Fibrostenotic eosinophilic esophagitis might reflect epithelial lysyl oxidase induction by fibroblast-derived TNF-α

Background: Fibrosis and stricture are major comorbidities in patients with eosinophilic esophagitis (EoE). Lysyl oxidase (LOX), a collagen cross-linking enzyme, has not been investigated in the context of EoE. Objective: We investigated regulation of epithelial LOX expression as a novel biomarker and functional effector of fibrostenotic disease conditions associated with EoE. Methods: LOX expression was analyzed by using RNA-sequencing, PCR assays, and immunostaining in patients with EoE; cytokine-stimulated esophageal 3-dimensional organoids; and fibroblast epithelial cell coculture, the latter coupled with fluorescence-activated cell sorting. Results: Gene ontology and pathway analyses linked TNF-alpha and LOX expression in patients with EoE, which was validated in independent sets of patients with fibrostenotic conditions.
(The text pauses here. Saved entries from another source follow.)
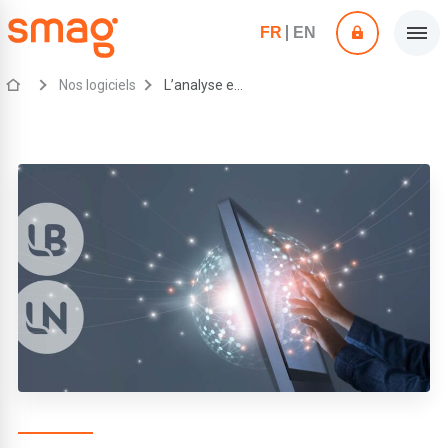
FR
EN
Nos logiciels
L’analyse et le partage des données agricoles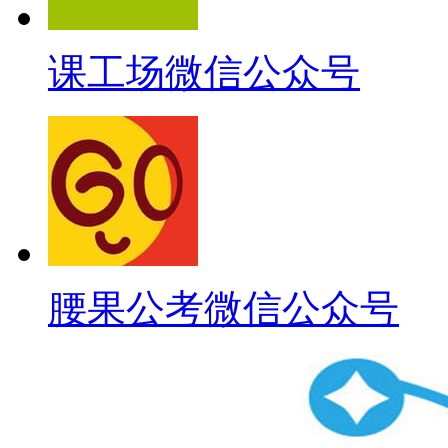
课工场微信公众号
腰果公考微信公众号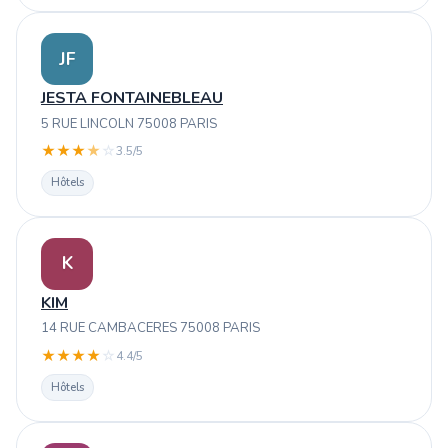
JF
JESTA FONTAINEBLEAU
5 RUE LINCOLN 75008 PARIS
★
★
★
★
☆
3.5/5
Hôtels
K
KIM
14 RUE CAMBACERES 75008 PARIS
★
★
★
★
☆
4.4/5
Hôtels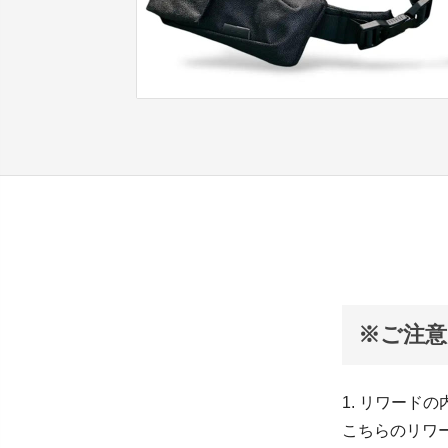
※ご注意
1. リワー
こちらのリワ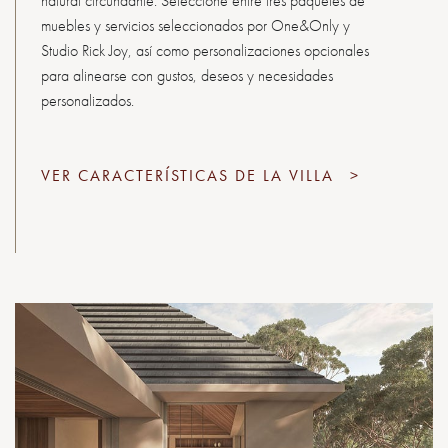
natural circundante. Seleccione entre tres paquetes de
muebles y servicios seleccionados por One&Only y
Studio Rick Joy, así como personalizaciones opcionales
para alinearse con gustos, deseos y necesidades
personalizados.
VER CARACTERÍSTICAS DE LA VILLA
>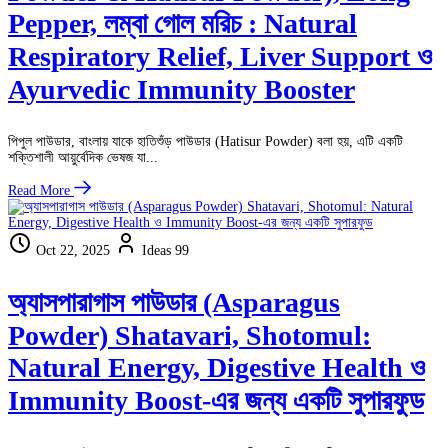
Pepper, লম্বা গোল মরিচ : Natural
Respiratory Relief, Liver Support ও
Ayurvedic Immunity Booster
পিপুল পাউডার, বাংলায় যাকে হাতিশুঁড় পাউডার (Hatisur Powder) বলা হয়, এটি একটি
শক্তিশালী আয়ুর্বেদিক ভেষজ যা...
Read More
Oct 22, 2025
Ideas 99
অ্যাসপারাগাস পাউডার (Asparagus
Powder) Shatavari, Shotomul:
Natural Energy, Digestive Health ও
Immunity Boost-এর জন্য একটি সুপারফুড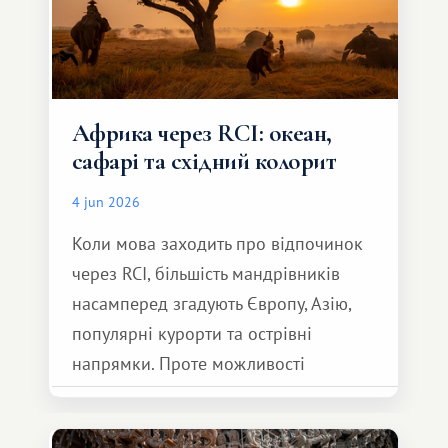
Африка через RCI: океан,
сафарі та східний колорит
4 jun 2026
Коли мова заходить про відпочинок
через RCI, більшість мандрівників
насамперед згадують Європу, Азію,
популярні курорти та острівні
напрямки. Проте можливості
обмінної системи значно ширші.
Серед них є і Африка – континент,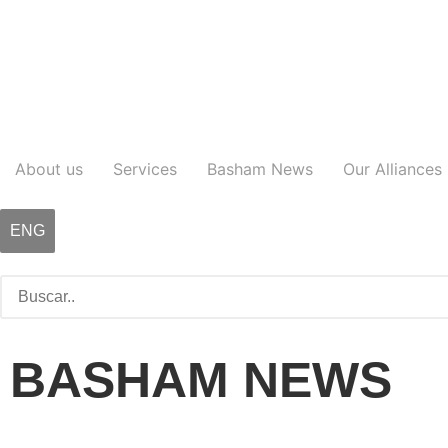
About us
Services
Basham News
Our Alliances
ENG
BASHAM NEWS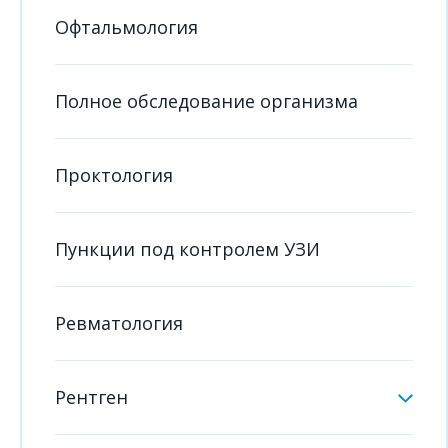
Офтальмология
Полное обследование организма
Проктология
Пункции под контролем УЗИ
Ревматология
Рентген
TNF-alpha-mediated epithelial LOX upregulation was recapitulated in 3-dimensional organoids and coculture experiments. We find that fibroblast-derived TNF-alpha stimulates epithelial LOX expression through activation of nuclear factor kappa B and TGF-beta-mediated signaling. In patients receiver operating characteristic analyses suggested that LOX upregulation indicates disease complications and fibrostenotic conditions in patients with EoE. Conclusions: There is a novel positive feedback mechanism in epithelial LOX induction through fibroblast-derived TNF-alpha secretion. Esophageal epithelial LOX might have a role in the development of fibrosis with substantial translational implications.